=== Begin Enclosure ===

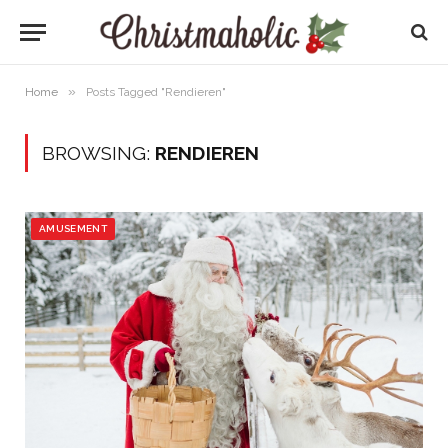
»
Home
Posts Tagged "Rendieren"
BROWSING:
RENDIEREN
AMUSEMENT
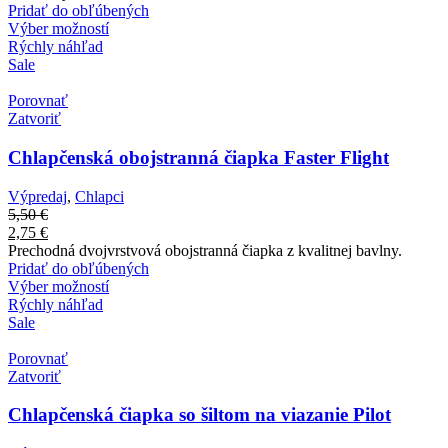
Pridať do obľúbených
Výber možností
Rýchly náhľad
Sale
Porovnať
Zatvoriť
Chlapčenská obojstranná čiapka Faster Flight
Výpredaj
,
Chlapci
5,50
€
2,75
€
Prechodná dvojvrstvová obojstranná čiapka z kvalitnej bavlny.
Pridať do obľúbených
Výber možností
Rýchly náhľad
Sale
Porovnať
Zatvoriť
Chlapčenská čiapka so šiltom na viazanie Pilot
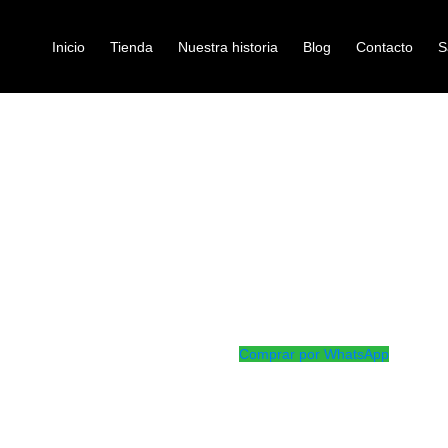
Inicio
Tienda
Nuestra historia
Blog
Contacto
S
O FZONE K-03
microfonos-vocales-aud
MICROFONO 
Ref: 46001415
$
15.500
Microfono lavalier para celular
Comprar por WhatsApp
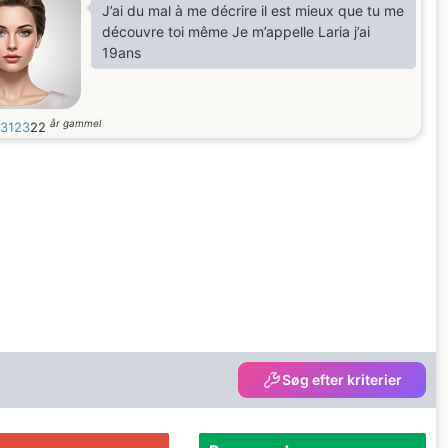
J’ai du mal à me décrire il est mieux que tu me
découvre toi même Je m’appelle Laria j’ai
19ans
år gammel
23123
22
Søg efter kriterier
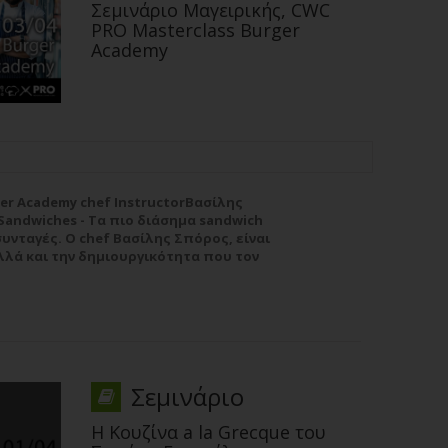
Σεμινάριο Μαγειρικής, CWC
PRO Masterclass Burger
Academy
er Academy chef InstructorΒασίλης
 Sandwiches - Τα πιο διάσημα sandwich
υνταγές. O chef Βασίλης Σπόρος, είναι
λλά και την δημιουργικότητα που τον
ο πιο διάσημο sandwich του κόσμου, το
ρισσότερα
Σεμινάριο
Η Κουζίνα a la Grecque του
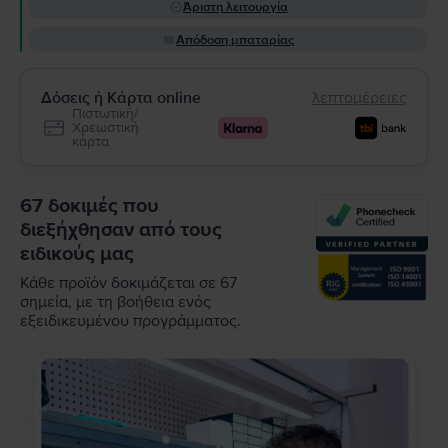
Άριστη λειτουργία
Απόδοση μπαταρίας
Δόσεις ή Κάρτα online
λεπτομέρειες
Πιστωτική/
Χρεωστική
κάρτα
67 δοκιμές που
διεξήχθησαν από τους
ειδικούς μας
Κάθε προϊόν δοκιμάζεται σε 67
σημεία, με τη βοήθεια ενός
εξειδικευμένου προγράμματος.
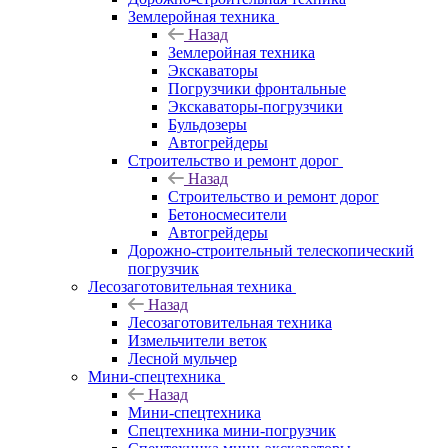
Землеройная техника
Назад
Землеройная техника
Экскаваторы
Погрузчики фронтальные
Экскаваторы-погрузчики
Бульдозеры
Автогрейдеры
Строительство и ремонт дорог
Назад
Строительство и ремонт дорог
Бетоносмесители
Автогрейдеры
Дорожно-строительный телескопический
погрузчик
Лесозаготовительная техника
Назад
Лесозаготовительная техника
Измельчители веток
Лесной мульчер
Мини-спецтехника
Назад
Мини-спецтехника
Спецтехника мини-погрузчик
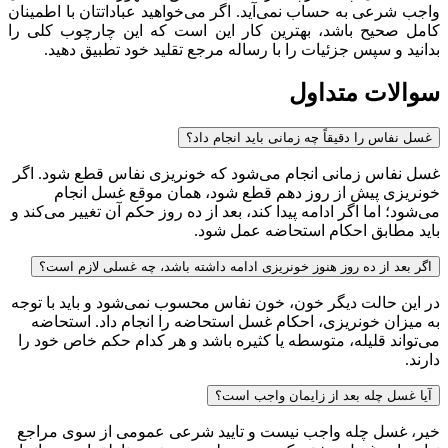
واجب شرعی به حساب نمی‌آید. اگر می‌خواهید عباداتتان با اطمینان
کامل صحیح باشد، بهترین کار این است که این چارچوب کلی را
بدانید و سپس جزئیات را با رساله مرجع تقلید خود تطبیق دهید.
سوالات متداول
غسل نفاس را دقیقاً چه زمانی باید انجام داد؟
غسل نفاس زمانی انجام می‌شود که خونریزی نفاس قطع شود. اگر
خونریزی پیش از روز دهم قطع شود، همان موقع غسل انجام
می‌شود؛ اما اگر ادامه پیدا کند، بعد از ده روز حکم آن تغییر می‌کند و
باید مطابق احکام استحاضه عمل شود.
اگر بعد از ده روز هنوز خونریزی ادامه داشته باشد، چه غسلی لازم است؟
در این حالت دیگر خون، خون نفاس محسوب نمی‌شود و باید با توجه
به میزان خونریزی، احکام غسل استحاضه را انجام داد. استحاضه
می‌تواند قلیله، متوسطه یا کثیره باشد و هر کدام حکم خاص خود را
دارند.
آیا غسل چله بعد از زایمان واجب است؟
خیر، غسل چله واجب نیست و تایید شرعی عمومی از سوی مراجع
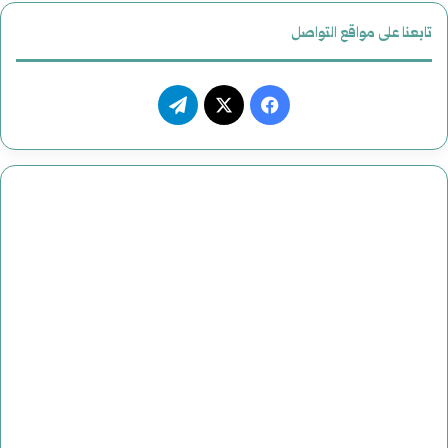
ي
تابعنا على مواقع التواصل
ف
ت
ي
X
ي
س
ل
ب
ق
و
ر
ك
ا
م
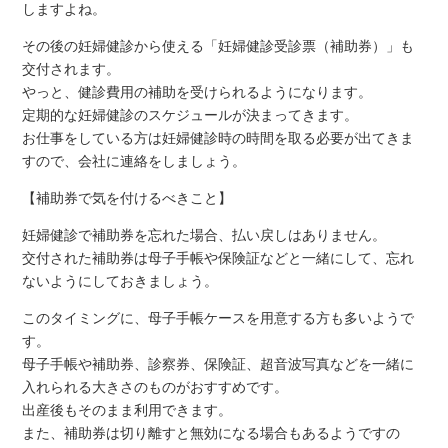
しますよね。
その後の妊婦健診から使える「妊婦健診受診票（補助券）」も
交付されます。
やっと、健診費用の補助を受けられるようになります。
定期的な妊婦健診のスケジュールが決まってきます。
お仕事をしている方は妊婦健診時の時間を取る必要が出てきま
すので、会社に連絡をしましょう。
【補助券で気を付けるべきこと】
妊婦健診で補助券を忘れた場合、払い戻しはありません。
交付された補助券は母子手帳や保険証などと一緒にして、忘れ
ないようにしておきましょう。
このタイミングに、母子手帳ケースを用意する方も多いようで
す。
母子手帳や補助券、診察券、保険証、超音波写真などを一緒に
入れられる大きさのものがおすすめです。
出産後もそのまま利用できます。
また、補助券は切り離すと無効になる場合もあるようですの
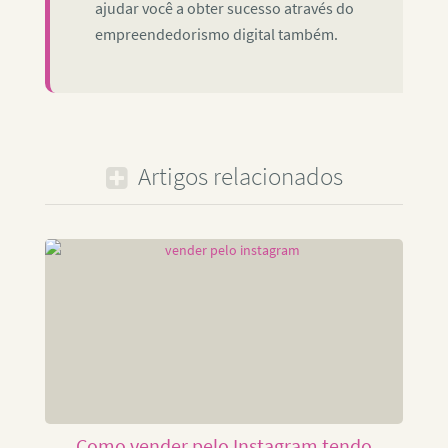
ajudar você a obter sucesso através do
empreendedorismo digital também.
Artigos relacionados
Como vender pelo Instagram tendo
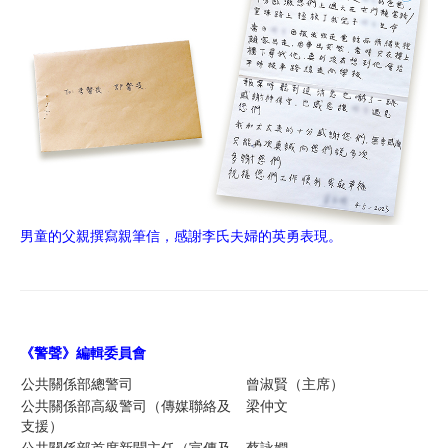
男童的父親撰寫親筆信，感謝李氏夫婦的英勇表現。
《警聲》編輯委員
會
公共關係部總警司
曾淑賢（主席）
公共關係部高級警司（傳媒聯絡及
梁仲文
支援）
公共關係部首席新聞主任（宣傳及
蔡詠嫺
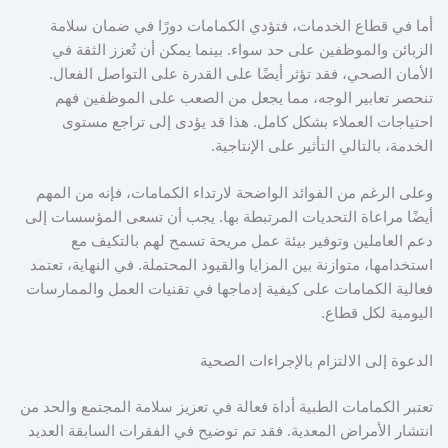
أما في قطاع الخدمات، فتؤدي الكمامات دورًا في ضمان سلامة
الزبائن والموظفين على حد سواء. بينما يمكن أن تُعزز الثقة في
الأمان الصحي، فقد تؤثر أيضًا على القدرة على التواصل الفعال.
تنحصر تعابير الوجه، مما يجعل من الصعب على الموظفين فهم
احتياجات العملاء بشكل كامل. هذا قد يؤدى إلى تراجع مستوى
الخدمة، بالتالي التأثير على الإنتاجية.
وعلى الرغم من الفوائد الواضحة لارتداء الكمامات، فإنه من المهم
أيضًا مراعاة التحديات المرتبطة بها. يجب أن تسعى المؤسسات إلى
دعم العاملين وتوفير بيئة عمل مريحة تسمح لهم بالتكيف مع
استخدامها، متوازنة بين المزايا والقيود المحتملة. في النهاية، تعتمد
فعالية الكمامات على كيفية إدماجها في تقنيات العمل والممارسات
اليومية لكل قطاع.
الدعوة إلى الالتزام بالإجراءات الصحية
تعتبر الكمامات الطبية أداة فعالة في تعزيز سلامة المجتمع والحد من
انتشار الأمراض المعدية. فقد تم توضيح في الفقرات السابقة العديد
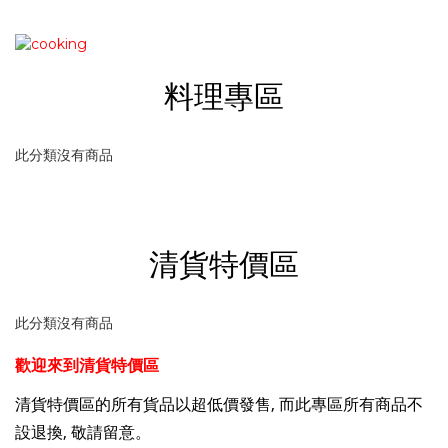
料理專區
此分類沒有商品
清貨特價區
此分類沒有商品
歡迎來到清貨特價區
清貨特價
區的所有貨品以超低價發售, 而此專區所有商品不
設退換, 敬請留意。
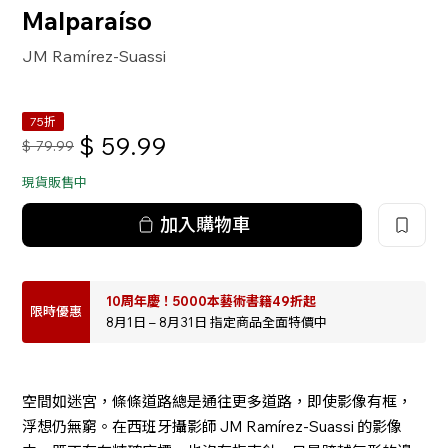
Malparaíso
JM Ramírez-Suassi
75折
$
59.99
$
79.99
現貨販售中
加入購物車
10周年慶！5000本藝術書籍49折起
限時優惠
8月1日 – 8月31日 指定商品全面特價中
空間如迷宮，條條道路總是通往更多道路，即使影像有框，
浮想仍無窮。在西班牙攝影師 JM Ramírez-Suassi 的影像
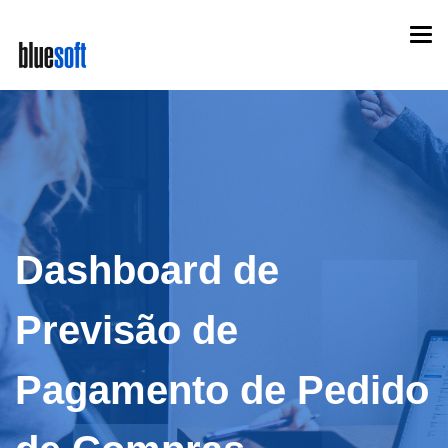
Skip
Togg
to
navi
main
content
Dashboard de
Previsão de
Pagamento de Pedido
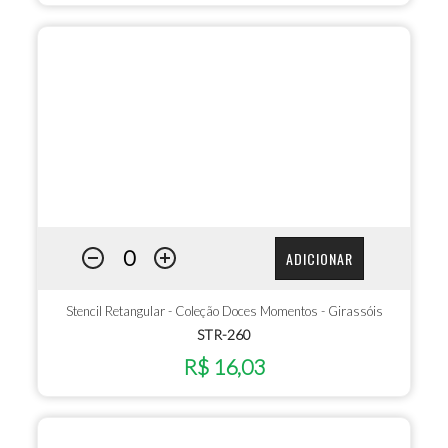
ADICIONAR
Stencil Retangular - Coleção Doces Momentos - Girassóis
STR-260
R$ 16,03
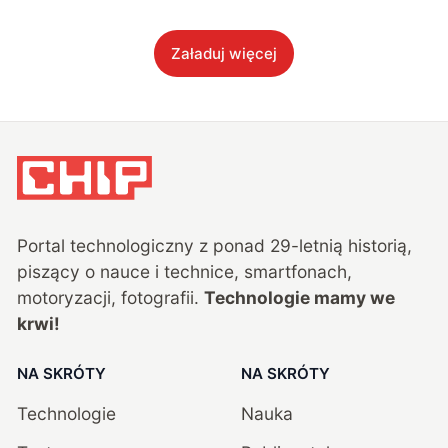
Załaduj więcej
Portal technologiczny z ponad
29
-letnią historią,
piszący o nauce i technice, smartfonach,
motoryzacji, fotografii.
Technologie mamy we
krwi!
NA SKRÓTY
NA SKRÓTY
Technologie
Nauka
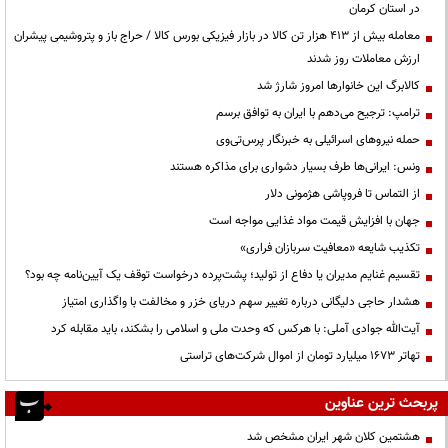
در استان کرمان
معامله بیش از ۴۱۳ هزار تن کالا در بازار فیزیکی بورس کالا / حراج باز و پتروشیمی پیشران
ارزش معاملات روز شدند
کالابرگ این خانوارها امروز شارژ شد
ترامپ: ترجیح می‌دهم با ایران به توافق برسم
حمله نیروهای اسرائیلی به خبرنگار پرس‌تی‌وی
ونس: ایرانی‌ها طرف بسیار دشواری برای مذاکره هستند
از التماس تا فروپاشی هژمونی دلار
جهان با افزایش قیمت مواد غذایی مواجه است
تکذیب شایعه «معافیت سربازان فراری»
تقسیم غنایم مدیران یا دفاع از تولید؛ پشت‌پرده درخواست توقف یک آیین‌نامه چه بود؟
هشدار حاجی دلیگانی درباره تغییر سهم دریای خزر و مخالفت با واگذاری امتیاز
آیت‌الله جوادی آملی: با هرکس که وحدت ملی و اسلامی را بشکند، باید مقابله کرد
تهاتر ۱۶۷۳ میلیارد تومان از اموال شرکت‌های تراستی
پربحث ترین عناوین
هشتمین کلان شهر ایران مشخص شد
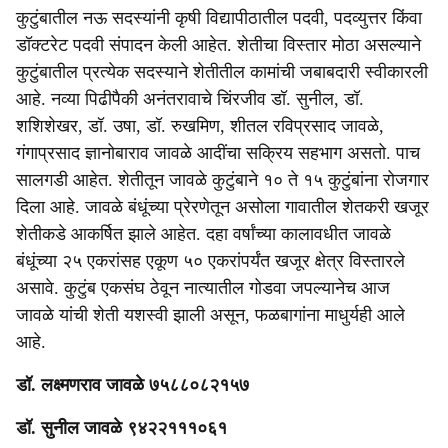
कुटुंबातील नऊ सदस्यांनी कृषी विद्यापीठातील पदवी, पदव्युत्तर किंवा
डॉक्टरेट पदवी संपादन केली आहेत. शेतीचा विस्तार मोठा असल्याने
कुटुंबातील प्रत्येक सदस्याने शेतीतील कामांची जबाबदारी स्वीकारली
आहे. नव्या पिढीपैकी अनंतरावाचे चिंरजीव डॉ. सुनील, डॉ.
शशिशेखर, डॉ. उषा, डॉ. रुखमिण, शीतल रविप्रसाद जावळे,
गंगाप्रसाद ज्ञानोबाराव जावळे आदींचा सक्रिय सहभाग असतो. पाच
सालगडी आहेत. शेतीतून जावळे कुटुंबाने १० ते १५ कुटुंबांना रोजगार
दिला आहे. जावळे बंधूंच्या प्रेरणेतून असोला गावातील शेतकरी खजूर
शेतीकडे आकर्षित झाले आहेत. दहा वर्षांच्या कालावधीत जावळे
बंधूंच्या २५ एकरांसह एकूण ५० एकरांपर्यंत खजूर क्षेत्र विस्तारले
असावे. कुटुंब एकसंघ ठेवून नात्यातील गोडवा जपल्यानेच आज
जावळे यांची शेती यशस्वी झाली असून, फळबागांना माधुर्यही आले
आहे.
डॉ. लक्ष्मणराव जावळे ७५८८०८२१५७
डॉ. सुनील जावळे ९४२२१११०६१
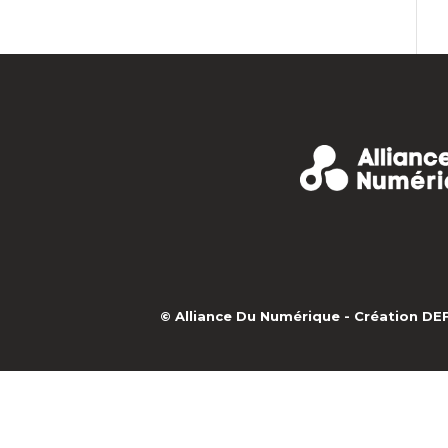
© Alliance Du Numérique -
Création D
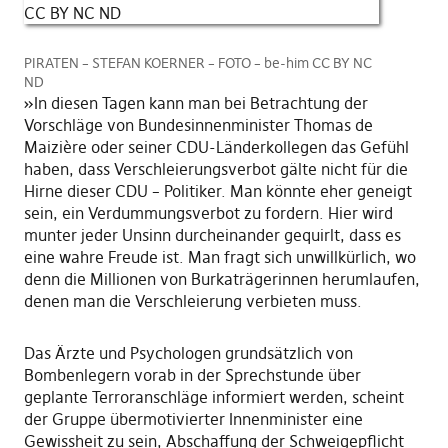
PIRATEN – STEFAN KOERNER – FOTO – be-him CC BY NC
ND
»In diesen Tagen kann man bei Betrachtung der
Vorschläge von Bundesinnenminister Thomas de
Maizière oder seiner CDU-Länderkollegen das Gefühl
haben, dass Verschleierungsverbot gälte nicht für die
Hirne dieser CDU – Politiker. Man könnte eher geneigt
sein, ein Verdummungsverbot zu fordern. Hier wird
munter jeder Unsinn durcheinander gequirlt, dass es
eine wahre Freude ist. Man fragt sich unwillkürlich, wo
denn die Millionen von Burkaträgerinnen herumlaufen,
denen man die Verschleierung verbieten muss.
Das Ärzte und Psychologen grundsätzlich von
Bombenlegern vorab in der Sprechstunde über
geplante Terroranschläge informiert werden, scheint
der Gruppe übermotivierter Innenminister eine
Gewissheit zu sein, Abschaffung der Schweigepflicht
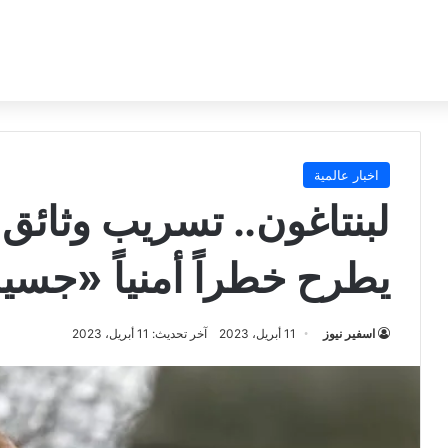
اخبار عالمية
لبنتاغون.. تسريب وثائق 
يطرح خطراً أمنياً «جسيم
اسفير نيوز
11 أبريل، 2023
آخر تحديث: 11 أبريل، 2023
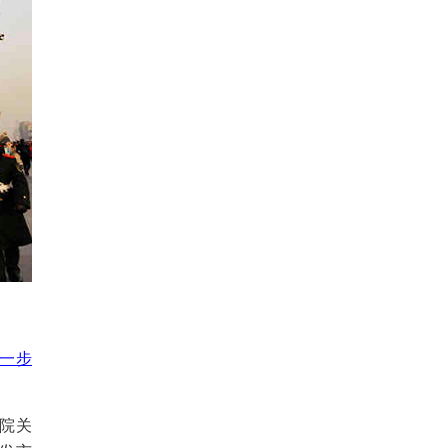
一步
院关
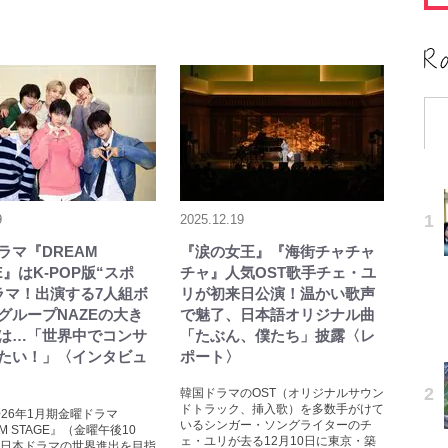
9
2025.12.19
ドラマ『DREAM
『涙の女王』『海街チャチャ
E』はK-POP版“スポ
チャ』人気OST歌手チェ・ユ
ラマ！出演する7人組ボ
リが初来日公演！温かい歌声
グループNAZEの大き
で魅了、日本語オリジナル曲
は…「世界中でコンサ
「たぶん、僕たち」披露〈レ
たい！」〈インタビュ
ポート〉
韓国ドラマのOST（オリジナルサウン
ドトラック、挿入歌）を多数手がけて
2026年1月期金曜ドラマ
いるシンガー・ソングライターのチ
M STAGE』（金曜午後10
ェ・ユリが去る12月10日に東京・築
日本ドラマの世界進出を目指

=== End Enclosure ===

Problem requirements => Working from the material above, restate word for word the lines between the line with "سوالات متداول" and the line with "به میزان خونریزی،", both included, and only those.

Reply =>
سوالات متداول
غسل نفاس را دقیقاً چه زمانی باید انجام داد؟
غسل نفاس زمانی انجام می‌شود که خونریزی نفاس قطع شود. اگر
خونریزی پیش از روز دهم قطع شود، همان موقع غسل انجام
می‌شود؛ اما اگر ادامه پیدا کند، بعد از ده روز حکم آن تغییر می‌کند و
باید مطابق احکام استحاضه عمل شود.
اگر بعد از ده روز هنوز خونریزی ادامه داشته باشد، چه غسلی لازم است؟
در این حالت دیگر خون، خون نفاس محسوب نمی‌شود و باید با توجه
به میزان خونریزی، احکام غسل استحاضه را انجام داد. استحاضه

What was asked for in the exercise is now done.